The second site is a little bit of town, the killing fields. It’s another very poignant place. In the center is a huge memorial filled with thousands of human skulls and bones reaching up to the sky. Surrounding it are numerous pits containing the remains of thousands of babies, children, teenagers and adults. After S21, people of all ages were brought and killed here, normally with an instrument to the back of the head before being tossed into the ground. There is a tree where babies and small children were swung against to kill them on the methodology that if every family member was killed, there would be no one to come back and seek revenge. Around twenty per cent of Cambodia’s population perished between the years of 1975 and 1979. The first hand accounts and pictures tell the story of one of the darkest years in human history. Leaving both of these sites I left in shock what human beings are capable to do to one another, and in the case of Cambodia so quickly.

With so much to see in the day time, Phnom Penh’s waterfront provides the perfect place to kick back and enjoy a few drinks, play some pool and share stories. It was great to meet up again with Carly and Ben and Hannah and Liz, who I’d met at various times in Laos and India. It’s kind of amusing how at times people you’ve met before either fall behind or go ahead of you and yet you meet again quite randomly. No more than Carly and Ben who I told in no uncertain terms that I wanted them to go away and stop bothering me.
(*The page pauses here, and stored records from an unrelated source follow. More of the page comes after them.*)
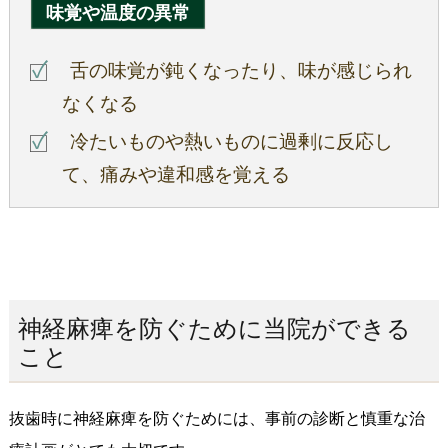
味覚や温度の異常
舌の味覚が鈍くなったり、味が感じられ
なくなる
冷たいものや熱いものに過剰に反応し
て、痛みや違和感を覚える
神経麻痺を防ぐために当院ができる
こと
抜歯時に神経麻痺を防ぐためには、事前の診断と慎重な治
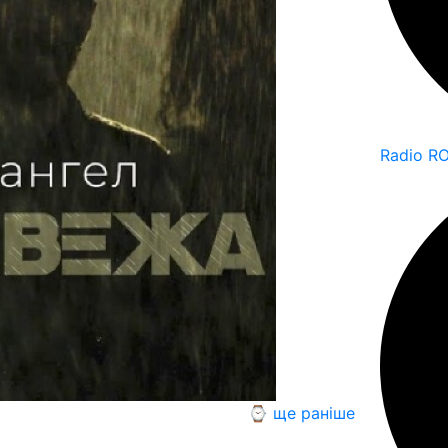
Radio R
⌚ ще раніше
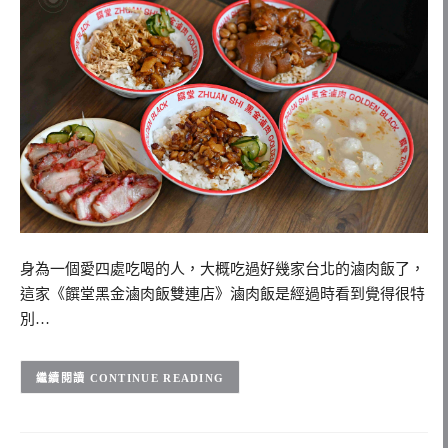
身為一個愛四處吃喝的人，大概吃過好幾家台北的滷肉飯了，
這家《饌堂黑金滷肉飯雙連店》滷肉飯是經過時看到覺得很特
別…
CONTINUE READING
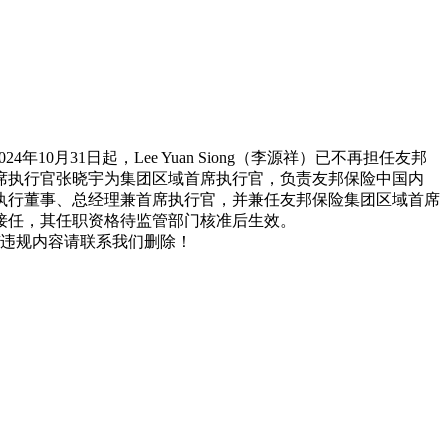
31日起，Lee Yuan Siong（李源祥）已不再担任友邦
席执行官张晓宇为集团区域首席执行官，负责友邦保险中国内
寿执行董事、总经理兼首席执行官，并兼任友邦保险集团区域首席
接任，其任职资格待监管部门核准后生效。
/违规内容请联系我们删除！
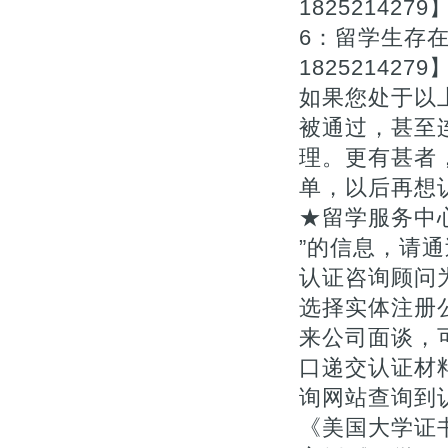
1825214279
6：留学生存
1825214279
如果您处于以
被通过，甚至
理。更有甚者
单，以后再想
★留学服务中
”的信息，请通
认证咨询顾问为您
选择实体注册
来公司面谈，
口递交认证材料
询网站查询到
《美国大学证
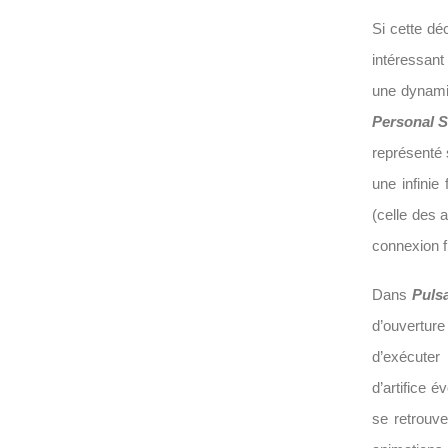
Si cette dé
intéressant
une dynamiq
Personal 
représenté 
une infinie
(celle des a
connexion fi
Dans
Puls
d’ouvertur
d’exécuter 
d’artifice 
se retrouv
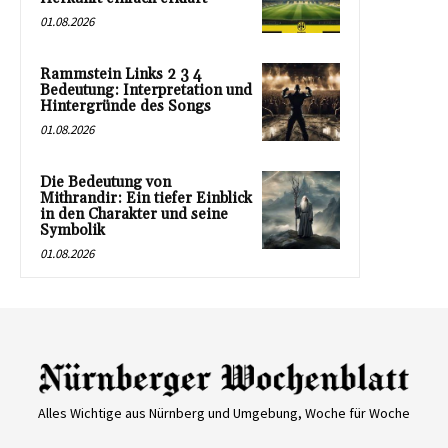
01.08.2026
Rammstein Links 2 3 4
Bedeutung: Interpretation und
Hintergründe des Songs
01.08.2026
Die Bedeutung von
Mithrandir: Ein tiefer Einblick
in den Charakter und seine
Symbolik
01.08.2026
Alles Wichtige aus Nürnberg und Umgebung, Woche für Woche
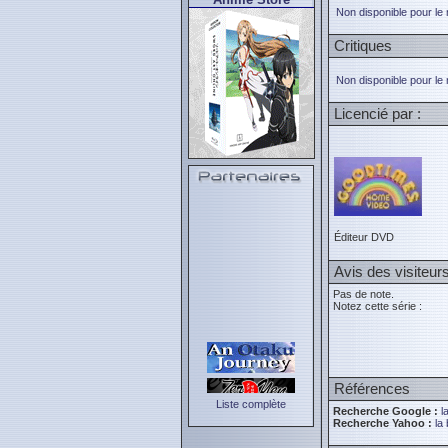
Non disponible pour le
Critiques
Non disponible pour le
Licencié par :
Éditeur DVD
Avis des visiteur
Pas de note.
Notez cette série :
Références
Liste complète
Recherche Google :
l
Recherche Yahoo :
la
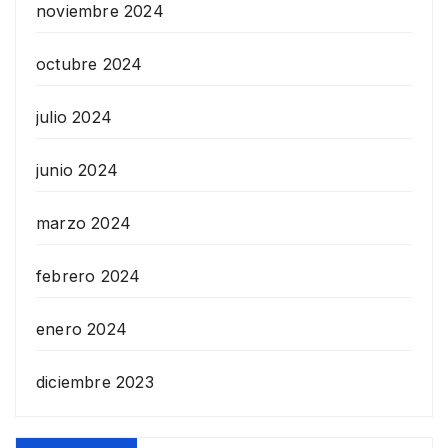
noviembre 2024
octubre 2024
julio 2024
junio 2024
marzo 2024
febrero 2024
enero 2024
diciembre 2023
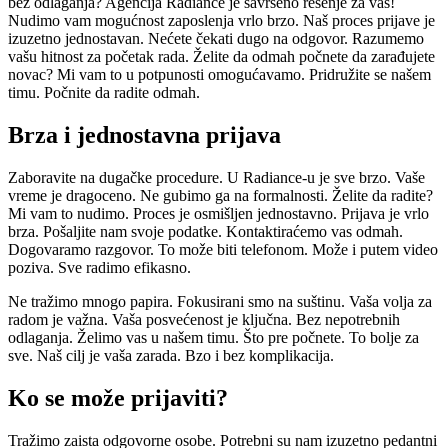
bez odlaganja? Agencija Radiance je savršeno rešenje za vas!
Nudimo vam mogućnost zaposlenja vrlo brzo. Naš proces prijave je
izuzetno jednostavan. Nećete čekati dugo na odgovor. Razumemo
vašu hitnost za početak rada. Želite da odmah počnete da zarađujete
novac? Mi vam to u potpunosti omogućavamo. Pridružite se našem
timu. Počnite da radite odmah.
Brza i jednostavna prijava
Zaboravite na dugačke procedure. U Radiance-u je sve brzo. Vaše
vreme je dragoceno. Ne gubimo ga na formalnosti. Želite da radite?
Mi vam to nudimo. Proces je osmišljen jednostavno. Prijava je vrlo
brza. Pošaljite nam svoje podatke. Kontaktiraćemo vas odmah.
Dogovaramo razgovor. To može biti telefonom. Može i putem video
poziva. Sve radimo efikasno.
Ne tražimo mnogo papira. Fokusirani smo na suštinu. Vaša volja za
radom je važna. Vaša posvećenost je ključna. Bez nepotrebnih
odlaganja. Želimo vas u našem timu. Što pre počnete. To bolje za
sve. Naš cilj je vaša zarada. Bzo i bez komplikacija.
Ko se može prijaviti?
Tražimo zaista odgovorne osobe. Potrebni su nam izuzetno pedantni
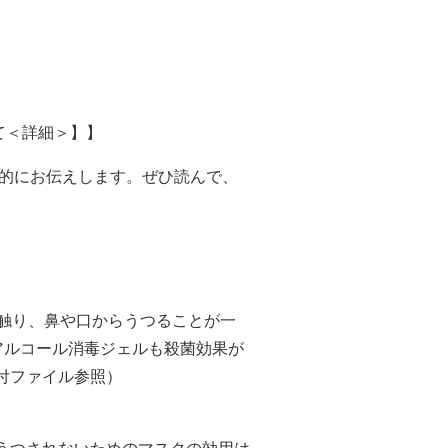
て＜詳細＞】】
体的にお伝えします。ぜひ読んで、
に触り、鼻や口からうつることが一
アルコール消毒ジェルも殺菌効果が
付ファイル参照）
、うつされないためのマスクの効用は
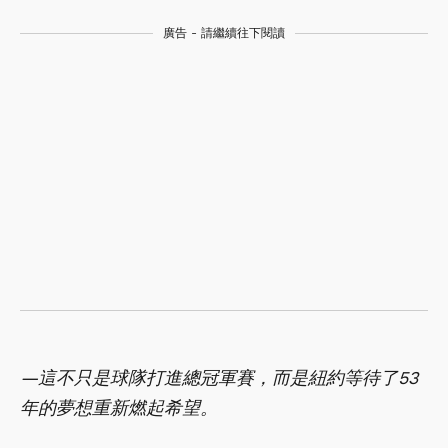
廣告 - 請繼續往下閱讀
—這不只是球隊打進總冠軍賽，而是紐約等待了53
年的夢想重新燃起希望。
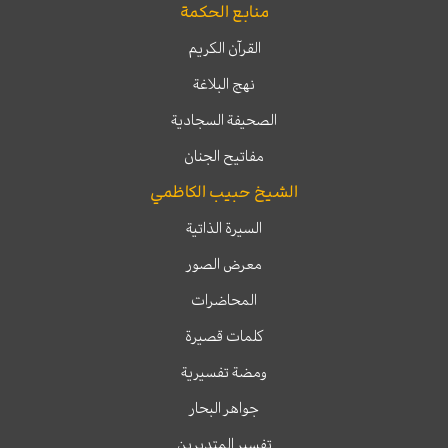
منابع الحكمة
القرآن الكريم
نهج البلاغة
الصحيفة السجادية
مفاتيح الجنان
الشيخ حبيب الكاظمي
السيرة الذاتية
معرض الصور
المحاضرات
كلمات قصيرة
ومضة تفسيرية
جواهر البحار
تفسير المتدبرين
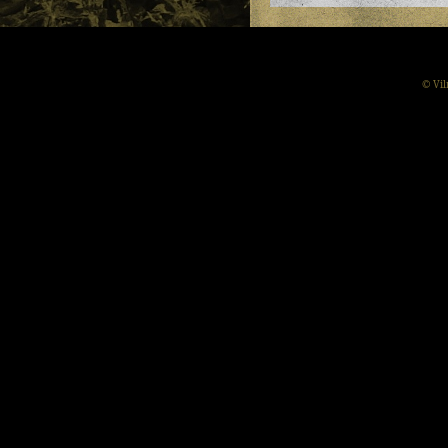
© Vil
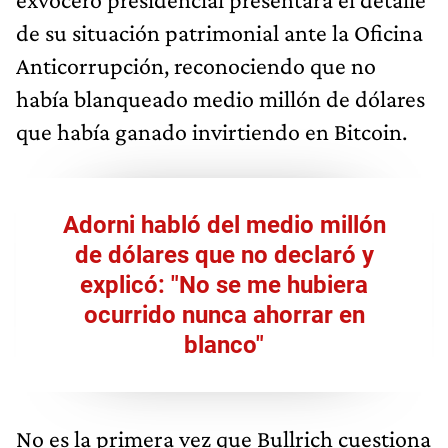
de su situación patrimonial ante la Oficina
Anticorrupción, reconociendo que no
había blanqueado medio millón de dólares
que había ganado invirtiendo en Bitcoin.
Adorni habló del medio millón
de dólares que no declaró y
explicó: "No se me hubiera
ocurrido nunca ahorrar en
blanco"
No es la primera vez que Bullrich cuestiona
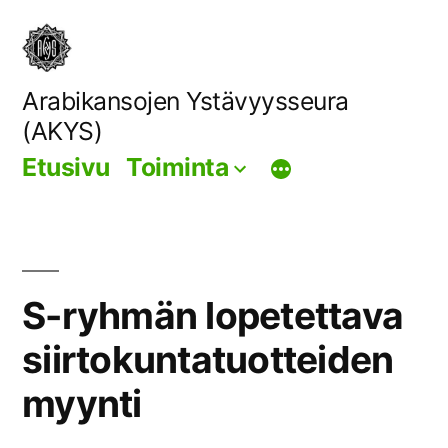
Siirry
sisältöön
Arabikansojen Ystävyysseura
(AKYS)
Etusivu
Toiminta
S-ryhmän lopetettava
siirtokuntatuotteiden
myynti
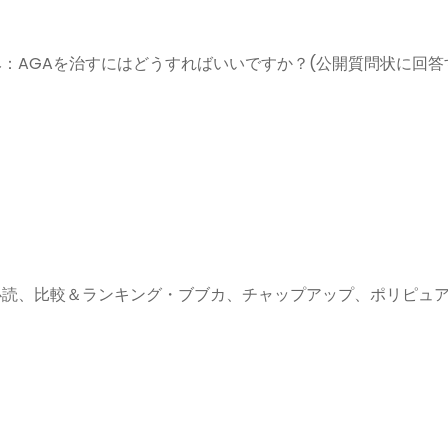
悩み：AGAを治すにはどうすればいいですか？(公開質問状に回答
毛ハゲ必読、比較＆ランキング・ブブカ、チャップアップ、ポリピュア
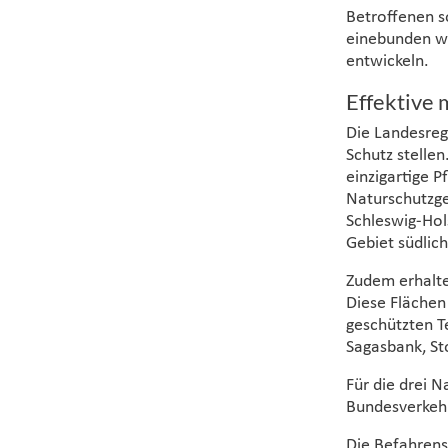
Betroffenen s
einebunden w
entwickeln.
Effektive 
Die Landesreg
Schutz stelle
einzigartige P
Naturschutzge
Schleswig-Hols
Gebiet südlic
Zudem erhalte
Diese Flächen
geschützten T
Sagasbank, Sto
Für die drei 
Bundesverkehr
Die Befahrens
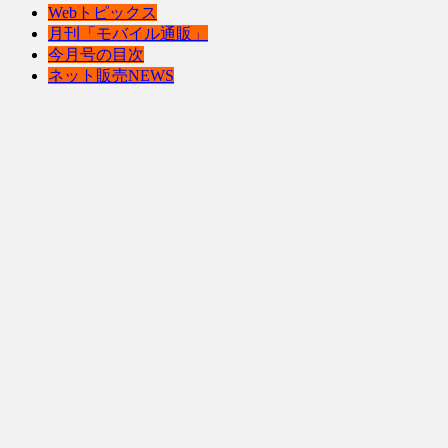
Webトピックス
月刊「モバイル通販」
今月号の目次
ネット販売NEWS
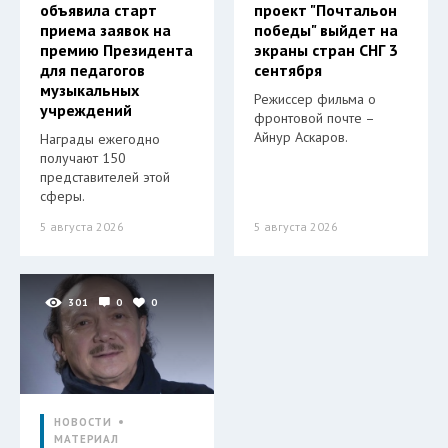
объявила старт
проект "Почтальон
приема заявок на
победы" выйдет на
премию Президента
экраны стран СНГ 3
для педагогов
сентября
музыкальных
Режиссер фильма о
учреждений
фронтовой почте –
Айнур Аскаров.
Награды ежегодно
получают 150
представителей этой
сферы.
5 августа 2026
5 августа 2026
301
0
0
НОВОСТИ
МАТЕРИАЛ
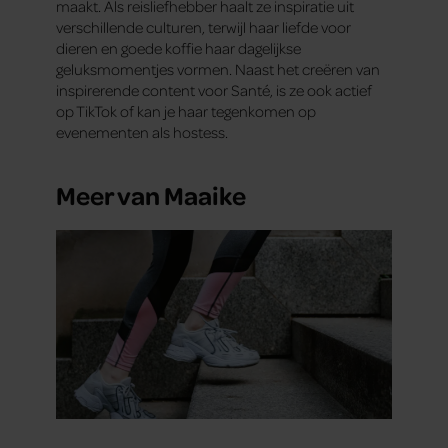
maakt. Als reisliefhebber haalt ze inspiratie uit
partners kunnen deze gegevens combineren met andere
verschillende culturen, terwijl haar liefde voor
informatie die u aan ze heeft verstrekt of die ze hebben
dieren en goede koffie haar dagelijkse
verzameld op basis van uw gebruik van hun services. U
geluksmomentjes vormen. Naast het creëren van
inspirerende content voor Santé, is ze ook actief
gaat akkoord met onze cookies als u onze website blijft
op TikTok of kan je haar tegenkomen op
gebruiken.
evenementen als hostess.
Meer van Maaike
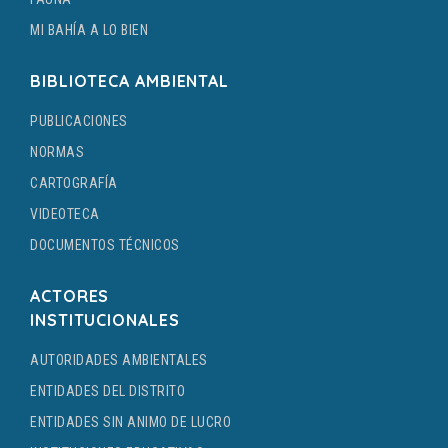
MI BAHÍA A LO BIEN
BIBLIOTECA AMBIENTAL
PUBLICACIONES
NORMAS
CARTOGRAFÍA
VIDEOTECA
DOCUMENTOS TÉCNICOS
ACTORES
INSTITUCIONALES
AUTORIDADES AMBIENTALES
ENTIDADES DEL DISTRITO
ENTIDADES SIN ANIMO DE LUCRO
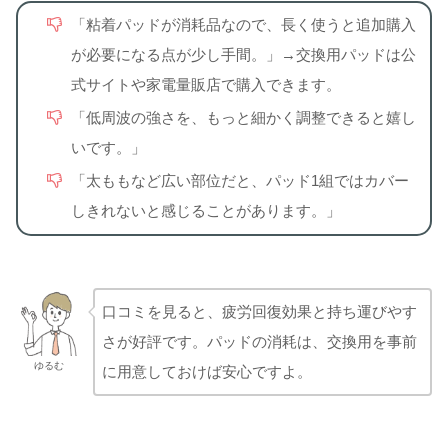
「粘着パッドが消耗品なので、長く使うと追加購入
が必要になる点が少し手間。」→交換用パッドは公
式サイトや家電量販店で購入できます。
「低周波の強さを、もっと細かく調整できると嬉し
いです。」
「太ももなど広い部位だと、パッド1組ではカバー
しきれないと感じることがあります。」
口コミを見ると、疲労回復効果と持ち運びやす
さが好評です。パッドの消耗は、交換用を事前
ゆるむ
に用意しておけば安心ですよ。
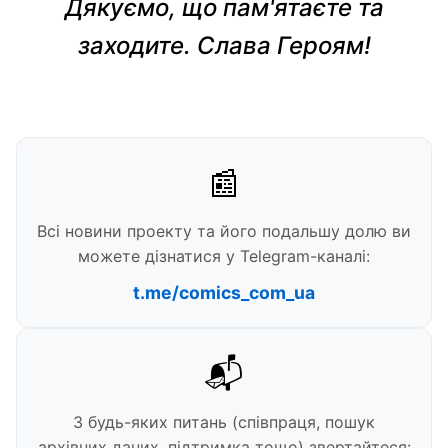
Дякуємо, що пам'ятаєте та
заходите. Слава Героям!
📰
Всі новини проекту та його подальшу долю ви
можете дізнатися у Telegram-каналі:
t.me/comics_com_ua
📬
З будь-яких питань (співпраця, пошук
архівних даних, підтримка тощо) звертайтеся:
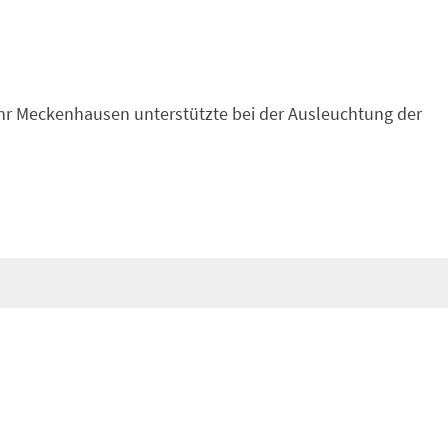
ehr Meckenhausen unterstützte bei der Ausleuchtung der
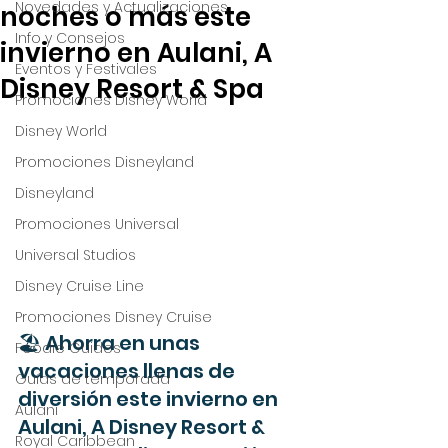
Novedades y Actualizaciones
noches o más este
Info y Consejos
invierno en Aulani, A
Eventos y Festivales
Disney Resort & Spa
Promociones Disney World
Disney World
Promociones Disneyland
Disneyland
Promociones Universal
Universal Studios
Disney Cruise Line
Promociones Disney Cruise
🏖️ Ahorra en unas 
Foodie Guides
vacaciones llenas de 
Guías de temporada
diversión este invierno en 
Aulani
Aulani, A Disney Resort & 
Royal Caribbean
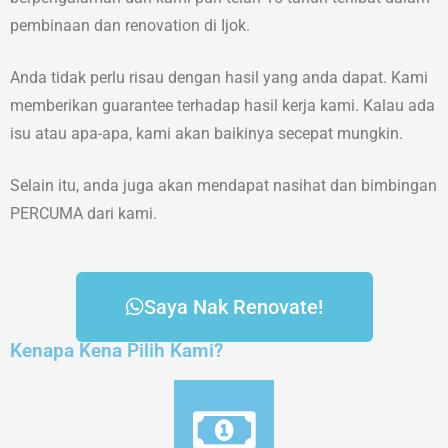
pembinaan dan renovation di Ijok.
Anda tidak perlu risau dengan hasil yang anda dapat. Kami
memberikan guarantee terhadap hasil kerja kami. Kalau ada
isu atau apa-apa, kami akan baikinya secepat mungkin.
Selain itu, anda juga akan mendapat nasihat dan bimbingan
PERCUMA dari kami.
Saya Nak Renovate!
Kenapa Kena Pilih Kami?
After finally having enough of the tuk tuk trawling me I turned around to see both of them in the passengers seats. The tuk tuk had not been scouting for business, it had been following me trying to get my attention after they had spotted me! Cue plenty of laughs, mostly because it symbolized one of the two main problems with Phnom Penh. First is the sheer amount of motos and tuk tuks. There are too many, meaning you are just continuously asked if you want one, which whilst they are not as persistent as the Indian ones, in fact they are rather smiley, is still thoroughly annoying. The other is the child workers, a lot of them coming from reasonably well off families. It’s child exploitation and frankly very dangerous for children as young as four and five to be walking around bars at ten in the evening trying to peddle various junk. The NGO’s and government need to get a serious grip on the issue.

But despite those two issues it didn’t detract from my love for Phnom Penh. If it wasn’t for the need to cross the border into Vietnam, I would have gladly stayed there for many more days.